Mr. JAHJAH: I think it is even more oppressive. They are unemployed. They have no education — the level of school dropouts is phenomenal. They have no housing. They have no practical political rights.
GONZALEZ: Jahjah criticizes recent laws passed in Europe, such as a ban on head scarves in French schools and a requirement in Holland that Muslim clerics use the Dutch language in religious services. To Jahjah, such laws are repugnant examples of forced cultural assimilation that send a clear message to Muslims.

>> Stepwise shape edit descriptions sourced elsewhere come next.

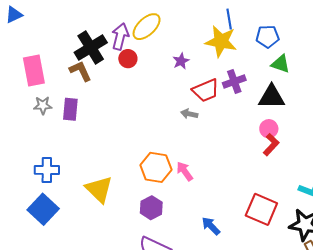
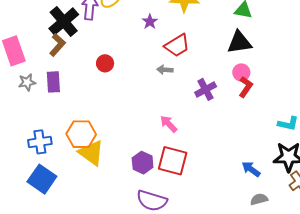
red circle: (128, 59) -> (105, 63), moved
brown L-shape: (80, 71) -> (57, 45), turned 75
purple cross: (234, 82) -> (206, 89), moved
orange hexagon: (156, 167) -> (81, 134), moved
red square: (261, 209) -> (173, 161), moved
blue arrow: (211, 226) -> (251, 169), moved

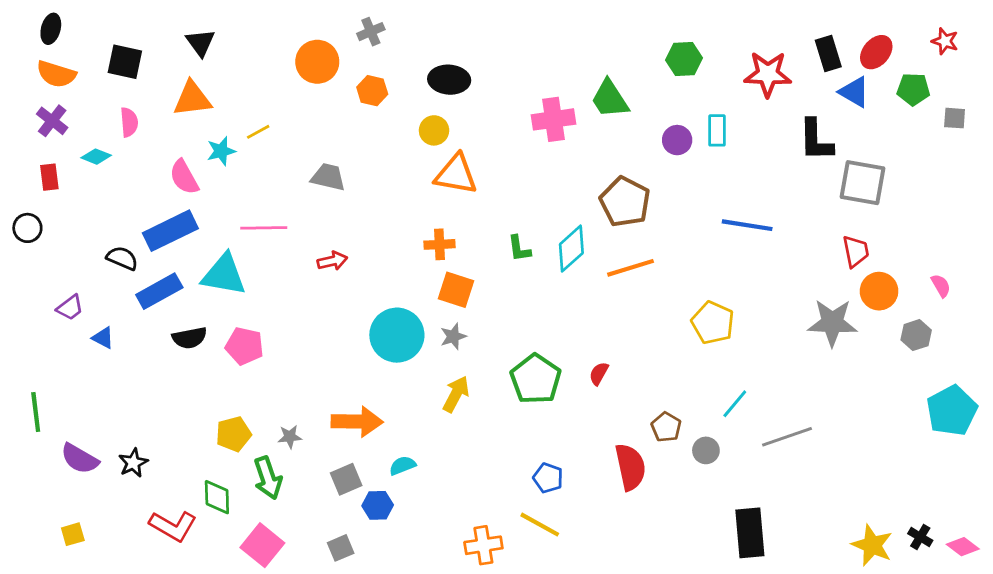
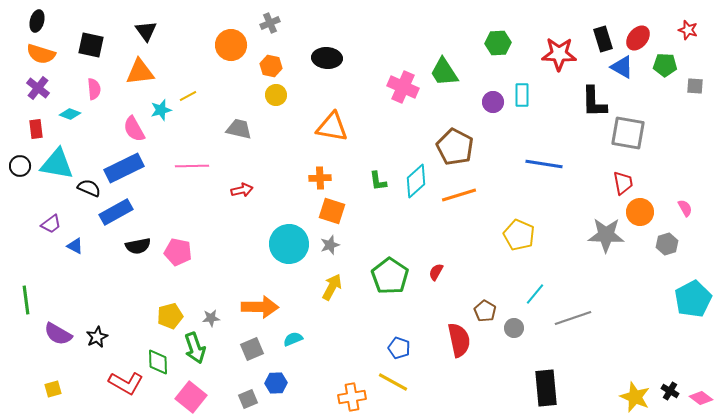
pink cross: (554, 119) -> (403, 87), turned 32
yellow circle: (434, 130) -> (276, 95), moved
cyan triangle: (224, 275) -> (57, 164), moved
blue hexagon: (378, 505) -> (276, 383), moved

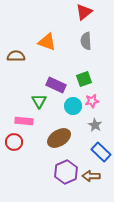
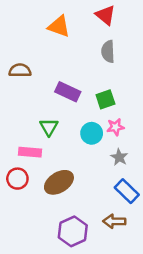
red triangle: (84, 12) -> (105, 15), turned -42
orange triangle: (47, 42) -> (59, 26), moved
purple rectangle: (56, 85) -> (68, 92), moved
brown ellipse: (59, 138) -> (59, 182), moved
purple hexagon: (66, 172) -> (73, 231), moved

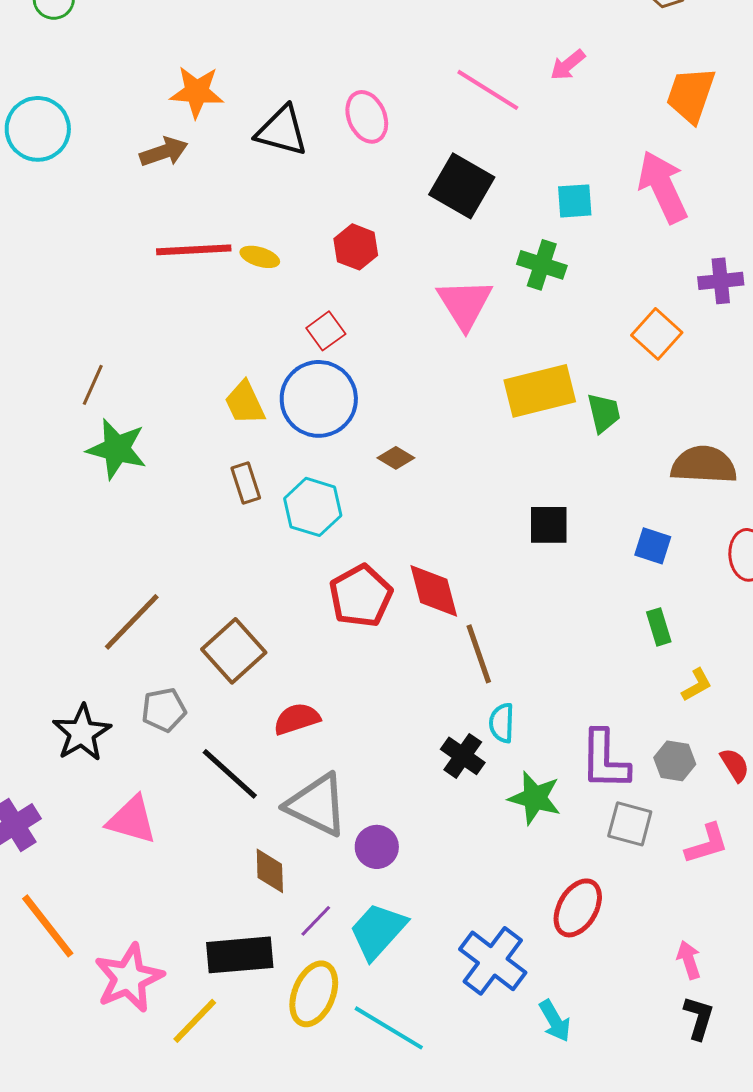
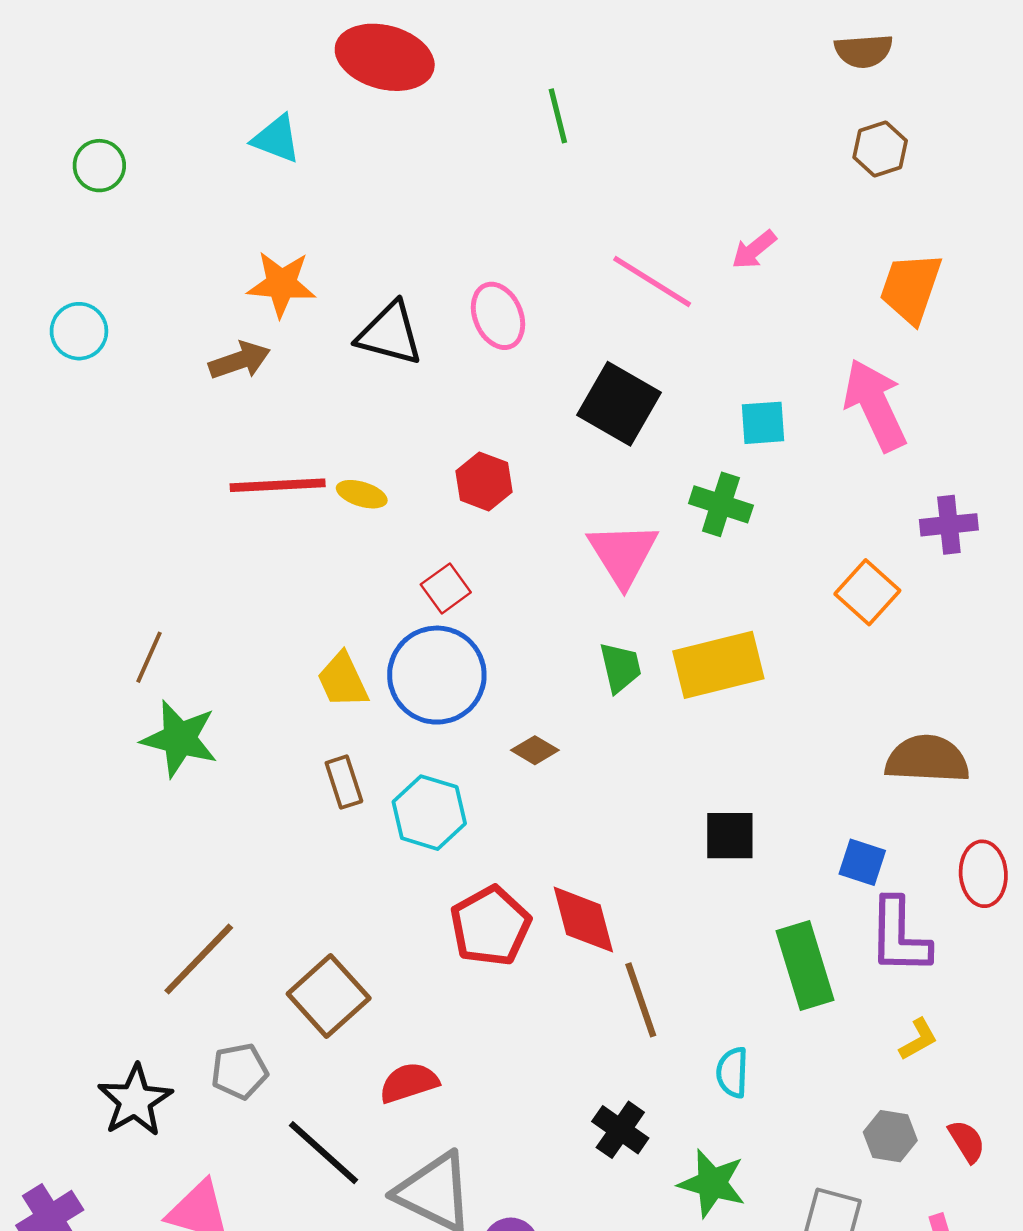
cyan circle: (38, 129) -> (79, 331), size x0.7
green trapezoid: (604, 413) -> (620, 667), moved
green rectangle: (659, 627) -> (805, 965), moved, size x1.8
cyan semicircle: (502, 723) -> (732, 1072), moved
purple L-shape: (605, 760) -> (899, 936), moved

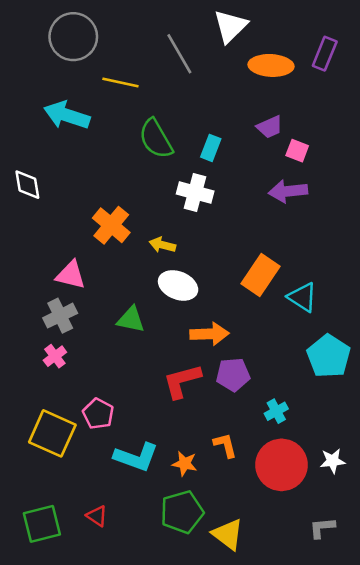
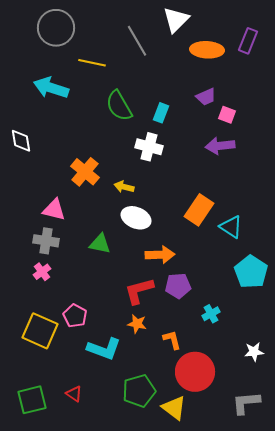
gray cross: (60, 316) -> (46, 241), turned 35
orange star: (185, 464) -> (137, 324), moved
red circle: (281, 465) -> (195, 372), moved
gray L-shape: (322, 528) -> (246, 403), size x1.4

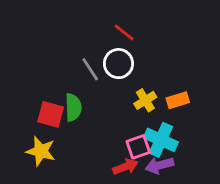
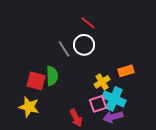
yellow cross: (145, 100) -> (102, 82), moved
red arrow: (126, 167) -> (76, 118), moved, turned 84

Mr. JAHJAH: “We don’t want them to stay like they are. We don’t want them to be different. We want them to be exactly like us. And only when they are exactly like us, we will accept them.” Well, if you accept people who are exactly like you, you are not tolerant.
GONZALEZ: As he lectures about the oppression of Muslims in Europe, however, Jahjah himself is attacked as a dangerous demagogue by his critics. Those critics often cite Jahjah’s qualified condemnations of past terrorist attacks, such as the Madrid bombings.
Mr. JAHJAH: I said clearly that I condemn the bombings. And then they ask me, “Is it absurd violence?” And I said it is not absurd, there is a political agenda behind it. If you ask me why they did it, I can tell you why they did it. So I am not going to come into a politically correct discourse. I know why people attacked Madrid. I say it’s stupid of them. They should have taken other targets. People are shocked! I say they could have attacked positions of the Spanish army. Any military target is a fair target. Any military target of a country occupying an Arab land is a fair target for an Arab.
GONZALEZ: Hirsi Ali’s criticisms of Islam have earned her numerous death threats. Wherever she goes, she’s now accompanied by bodyguards. But Hirsi Ali says she has a responsibility to speak out against religious extremism, no matter what the danger.
Ms. HIRSI ALI: I think it is worth the risks. But I think that I can — living in the Netherlands, a very rich western country, which can afford to give me bodyguards all the time — can afford to do it. If I were to do the same thing now in Somalia or any country with an Islamic majority, I would have been dead a long time ago. I would not even have tried it.
GONZALEZ: As Islam’s presence grows, what Western Europe is going through now should be familiar to the U.S., where dealing with newcomers has always been a challenge.
For Religion & Ethics NewsWeekly, I’m Saul Gonzalez in Amsterdam.